Fraser’ın cinsiyet adaletine verdiği önem, 1990’ların başlarında sol sosyalist bir tartışmanın parçası olarak, cinsiyet adaletinin sanayi sonrası refah devletinin olası farklı versiyonlarını değerlendirmek üzere bir araç olarak düşünülmesinden kaynaklanmaktadır. Yirmi yılı aşkın bir süre sonra ise, sol-çevreci tartışmaya hâkim olan, herhangi bir refah devletinden ziyade karbon-sonrası sürdürülebilir toplum öngörüleridir. Bugünkü tartışma için önemli olan, Fraser’ın cinsiyet adaleti kavramının kadınların değersizleştirilmesine karşı sadece bugünkü mücadeleler için değil geleceğin daha iyi ve farklı dünyasına dair argüman üretmek için de önemli olduğunu savunmasıdır. Şöyle yazar:

Normatif kuramsallaştırma, halen, feminizm için, aslında tüm özgürleştirici toplumsal hareketler için, zaruri bir entelektüel girişimdir. Nereye gittiğimize dair bir öngörüye veya manzaraya ve oraya nasıl varacağımıza dair çeşitli önerileri değerlendirmek için bir dizi standarda ihtiyacımız var. (a.g.e.)

Toplumsal cinsiyet ve iklim aktivistlerinin kadınların zarar görmesini öne çıkaran söylemleri hem sorunlu manzaraları ortaya koyduğu hem de olumlu bir gelecek hayalinden yoksun olduğu için ters etki yaratabilir.
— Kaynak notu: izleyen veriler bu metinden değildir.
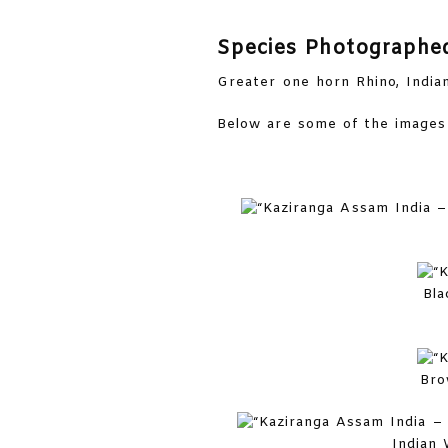
Species Photographe
Greater one horn Rhino, India
Below are some of the images 
Bla
Bro
Indian 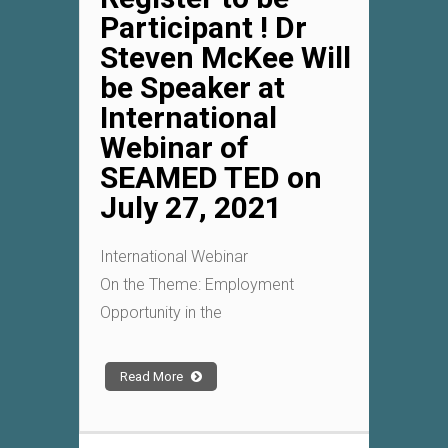
Participant ! Dr
Steven McKee Will
be Speaker at
International
Webinar of
SEAMED TED on
July 27, 2021
International Webinar
On the Theme: Employment
Opportunity in the
Read More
Feminist çevre kuramsallaştırması, cinsiyet adaletinin neden sürdürülebilir, karbon-sonrası toplum için gerekli önkoşul olduğuna dair faydalı/daha iyi yanıtlar sunuyor mu? Eğer öyleyse, bu argüman dizisinin, iklim değişikliği politikalarına feminist müdahaleler bağlamında daha çok ilgiyi hak ettiğini savunuyorum. İtiraf etmeliyim ki, feminist karbon-sonrası öngörüler henüz yapım aşamasında ancak eldeki argümanı desteklemek için değerli bir deneyim içermektedir.
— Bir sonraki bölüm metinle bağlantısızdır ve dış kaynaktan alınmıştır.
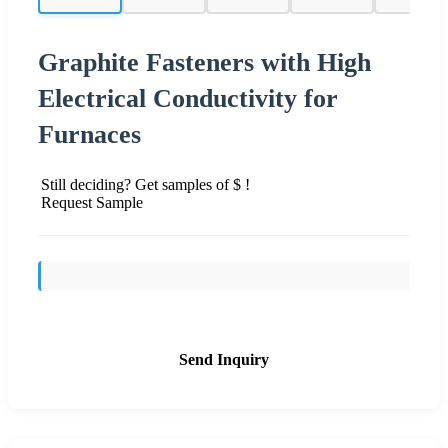
Graphite Fasteners with High
Electrical Conductivity for
Furnaces
Still deciding? Get samples of $ !
Request Sample
Send Inquiry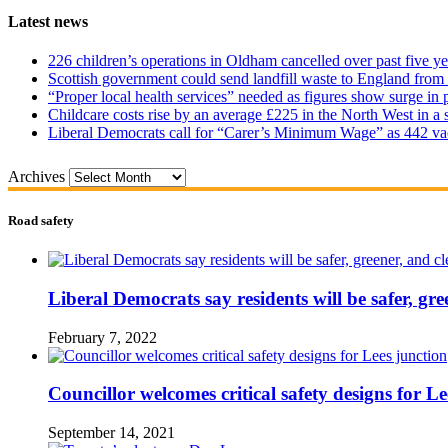
Latest news
226 children’s operations in Oldham cancelled over past five ye
Scottish government could send landfill waste to England from
“Proper local health services” needed as figures show surge in
Childcare costs rise by an average £225 in the North West in a 
Liberal Democrats call for “Carer’s Minimum Wage” as 442 va
Archives
Road safety
Liberal Democrats say residents will be safer, gre
February 7, 2022
Councillor welcomes critical safety designs for Le
September 14, 2021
Kanıt: yeşil ekonomi değil dayanışma ekonomisi

Öncelikle feminist eleştirmenlerin, UNEP’in [BM Çevre Programı] Yeşil Yeni Düzen ve Yeşil Ekonomi’si, Rio+20’nin İstediğimiz Gelecek başlıklı sonuç raporu ve “küresel kuzeyin en hızlı büyüyen çevre hareketi” (Barry ve Quilley, 2009:1) Geçiş Kentleri Hareketi (Transition Towns Movement- TTM) gibi günümüz yeşil vizyonlarına neden kuşkuyla yaklaştıklarını açıklamakta fayda var. İlk iki vizyon, sosyo-ekonomik ve ekolojik sorunları çözmek için teknolojiye duyulan dikkatle irdelenmemiş bir inanç konusunda ortaklaşıyor; yenilenebilir enerji saplantısı ve (erkek-egemen) mühendislik ve üretim sektörlerinde ücretli iş yaratma önerileri, ekolojik modernizasyonun etkili olacağı bir geleceğin toplumsal çıkarımlarına dair idrak eksikliğine işaret ediyor. Christa Wichterich şu açıklamayı sunuyor: “Yeşillendirilmiş ekonominin arkasındaki itici güç, yeniden bölüşüm değil büyümedir. Toplumsal cinsiyet pek ilgi çekmez, güç ilişkileri irdelenmez; bunun yerine büyük şirketler öncü rollerinden dolayı defalarca övülür…” (2012: 40). Öte yandan, TTM, medeniyetin çöküşüne dair apokaliptik bir saplantı ortaya koyuyor. Bu bakış açısı müphem bir kendi kendine yetme imgesi ve feminist değerlerin izi bile olmayan “yeniden yerelleştirilmiş” topluluk yaşamını mazur gösteriyor gibi görünüyor. Bay’a göre, TTM temelde, “karbon emisyonlarını azaltmanın yanında besin üretimi ile büyükanne teknolojileri[7] (saklama, muhafaza etme, malzemeleri ve kaynakları yeniden kullanmanın geleneksel yöntemleri ve önceki kuşakların israfı azaltmak için kullandıkları çeşitli yöntem ve teknikler) yönünde hayat tarzı değişiklikleri yapmanın yollarını arayarak iklim değişikliği ile mücadele etmek için stratejiler geliştirmek” amacıyla bir araya gelen gruplardır (t.y., 3, vurgular bana ait).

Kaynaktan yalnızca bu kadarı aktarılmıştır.